REQUIRED WORK :: The records follow. Filter them to the lines that hold "modern".

LISTED ENTRIES ::
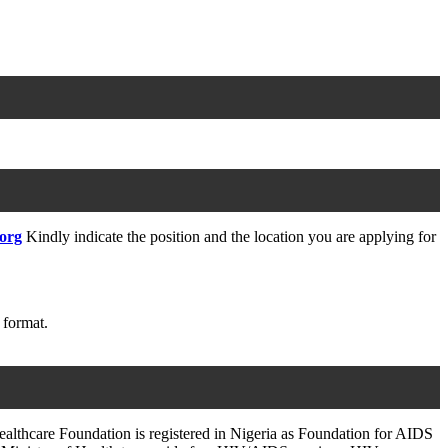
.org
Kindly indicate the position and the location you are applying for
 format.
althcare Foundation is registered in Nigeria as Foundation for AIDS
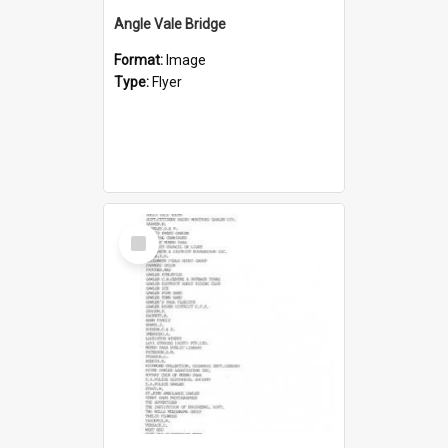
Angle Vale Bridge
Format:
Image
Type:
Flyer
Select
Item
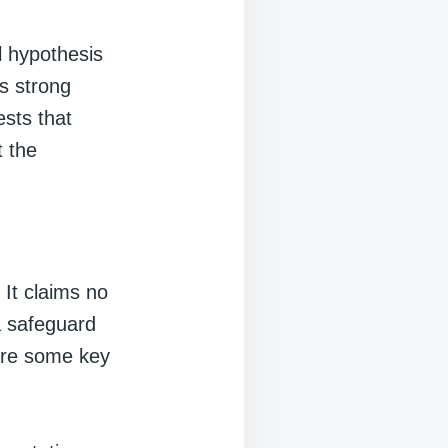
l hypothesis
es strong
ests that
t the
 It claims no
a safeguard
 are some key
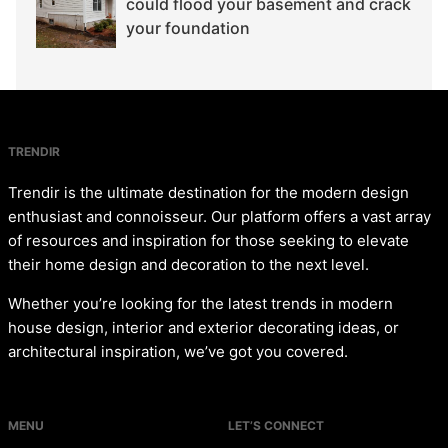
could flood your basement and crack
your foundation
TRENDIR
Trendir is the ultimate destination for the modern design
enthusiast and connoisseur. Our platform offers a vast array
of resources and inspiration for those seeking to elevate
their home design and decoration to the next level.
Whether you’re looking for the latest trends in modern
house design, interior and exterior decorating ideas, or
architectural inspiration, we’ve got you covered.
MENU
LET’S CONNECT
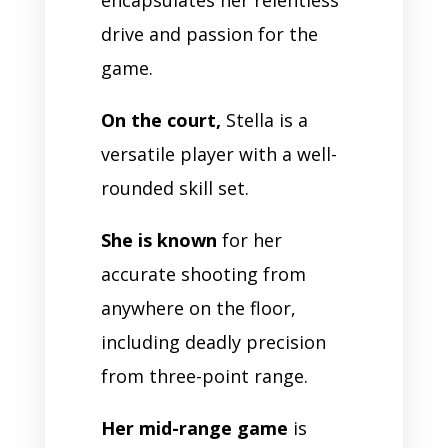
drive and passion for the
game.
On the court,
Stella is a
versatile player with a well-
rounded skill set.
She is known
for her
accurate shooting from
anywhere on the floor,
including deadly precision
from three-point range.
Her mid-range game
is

--

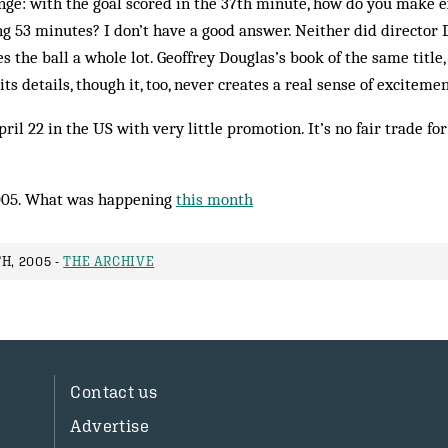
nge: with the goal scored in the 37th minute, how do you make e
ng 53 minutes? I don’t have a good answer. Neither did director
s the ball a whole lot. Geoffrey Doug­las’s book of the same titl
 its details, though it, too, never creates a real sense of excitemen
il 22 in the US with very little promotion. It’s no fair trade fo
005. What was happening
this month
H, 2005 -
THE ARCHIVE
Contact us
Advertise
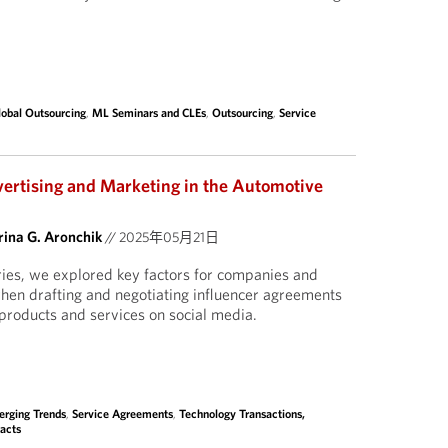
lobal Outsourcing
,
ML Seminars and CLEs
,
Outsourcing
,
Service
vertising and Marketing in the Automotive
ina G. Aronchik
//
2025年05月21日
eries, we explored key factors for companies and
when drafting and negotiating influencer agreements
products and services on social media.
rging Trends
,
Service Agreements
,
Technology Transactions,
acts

RESULT OF THIS EXERCISE ::
Trendir is the ultimate destination for the modern design
Whether you’re looking for the latest trends in modern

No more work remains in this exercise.